In television, the visual is generally the predominant element. Use Creative Aerobics as a tool to get you started.

You might decide to create a “Strip Show” where the commercial visual spends 30 seconds just peeling off the skin of the orange and removing a wedge of fruit. With a camera in an extreme close-up of the orange, your product would dominate the screen. Proper lighting would make the orange sparkle and glow, reinforcing its juiciness, and heightening its appetite appeal. The end result: a very simple commercial idea with the product as hero.

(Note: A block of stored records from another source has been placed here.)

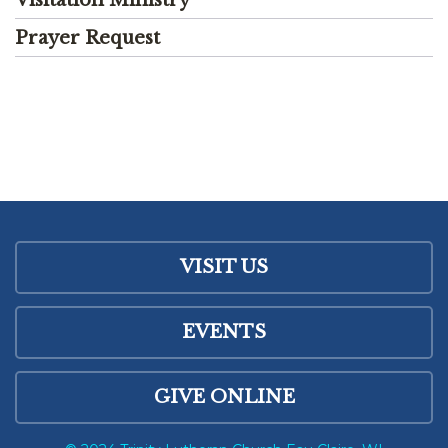
Prayer Request
VISIT US
EVENTS
GIVE ONLINE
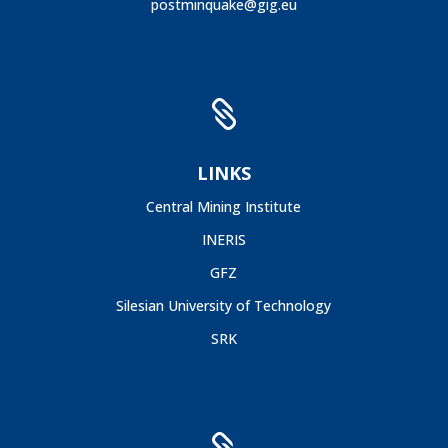
postminquake@gig.eu

LINKS
Central Mining Institute
INERIS
GFZ
Silesian University of Technology
SRK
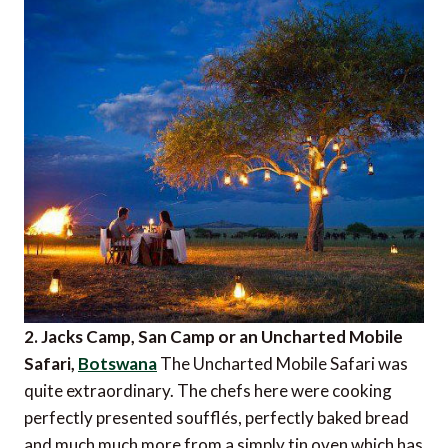
2. Jacks Camp, San Camp or an Uncharted Mobile
Safari,
Botswana
The Uncharted Mobile Safari was
quite extraordinary. The chefs here were cooking
perfectly presented soufflés, perfectly baked bread
and much much more from a simply tin oven which has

Can you latch onto an idea with the name “ball?” Tapping into CA #3, suppose you replace the ball in a pinball game with an orange. Replace the pinball machine graphics with product-related graphics; and make the pinball machine proportionately larger, since oranges are larger than pinballs. Everything about the orange becomes larger than life. And the larger the visual elements, the more impact they will have.

Or, instead of a pinball machine, you might decide the visual vehicle should be a computer game. Weigh the pros and cons—a computer game format would certainly provide a contemporary “feel” to the visual. On the other hand, the use of an actual orange in a custom pinball machine would provide a three-dimensional image. And photography of the actual product rather than a computer-generated graphic of it may prove more effective.

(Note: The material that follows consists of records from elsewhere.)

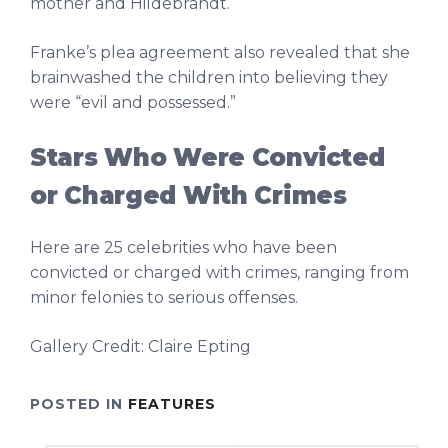
mother and Hildebrandt.
Franke’s plea agreement also revealed that she
brainwashed the children into believing they
were “evil and possessed.”
Stars Who Were Convicted
or Charged With Crimes
Here are 25 celebrities who have been
convicted or charged with crimes, ranging from
minor felonies to serious offenses.
Gallery Credit: Claire Epting
POSTED IN
FEATURES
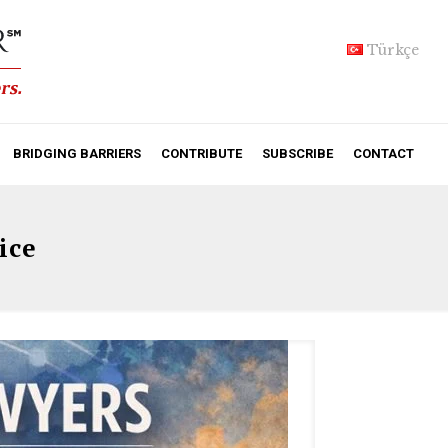
Türkçe
BRIDGING BARRIERS
CONTRIBUTE
SUBSCRIBE
CONTACT
ice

However, if you are doing a television campaign for the orange, you may use both. And find another game visual approach for a additional commercials (Soccer? Croquet? Billiards? Baseball? Checkers?).

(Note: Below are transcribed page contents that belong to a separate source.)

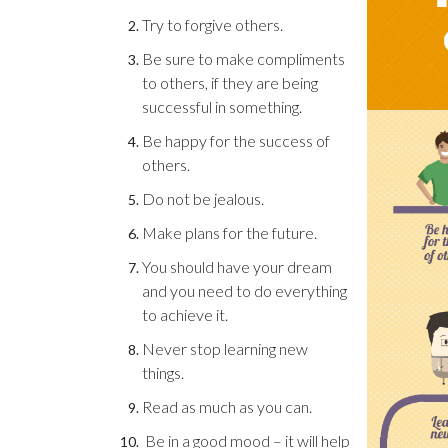
Try to forgive others.
Be sure to make compliments
to others, if they are being
successful in something.
Be happy for the success of
others.
Do not be jealous.
Make plans for the future.
You should have your dream
and you need to do everything
to achieve it.
Never stop learning new
things.
Read as much as you can.
Be in a good mood – it will help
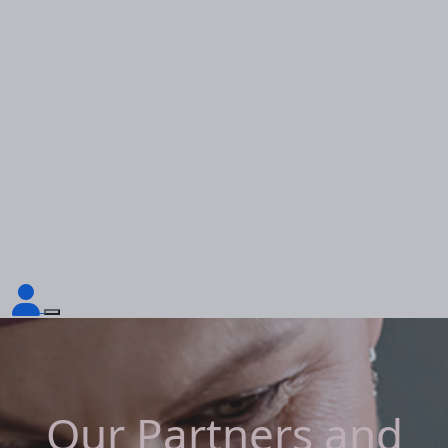
Our Partners and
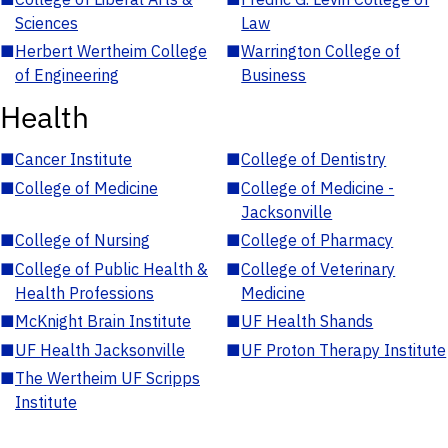
Sciences
Law
■
Herbert Wertheim College
■
Warrington College of
of Engineering
Business
Health
■
Cancer Institute
■
College of Dentistry
■
College of Medicine
■
College of Medicine -
Jacksonville
■
College of Nursing
■
College of Pharmacy
■
College of Public Health &
■
College of Veterinary
Health Professions
Medicine
■
McKnight Brain Institute
■
UF Health Shands
■
UF Health Jacksonville
■
UF Proton Therapy Institute
■
The Wertheim UF Scripps
Institute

Before going any further, make a list of the similarities between a pinball machine and an orange: they can both get you juiced up, they both “score” with the user, you get a lot of points for each, etc. By working with CA #3, you eliminate the possibility that you’re just shoving your product into an external scenario you’ve dreamed up. You want to make sure that your visual treatment is not only product-focused; but that it presents the product as hero.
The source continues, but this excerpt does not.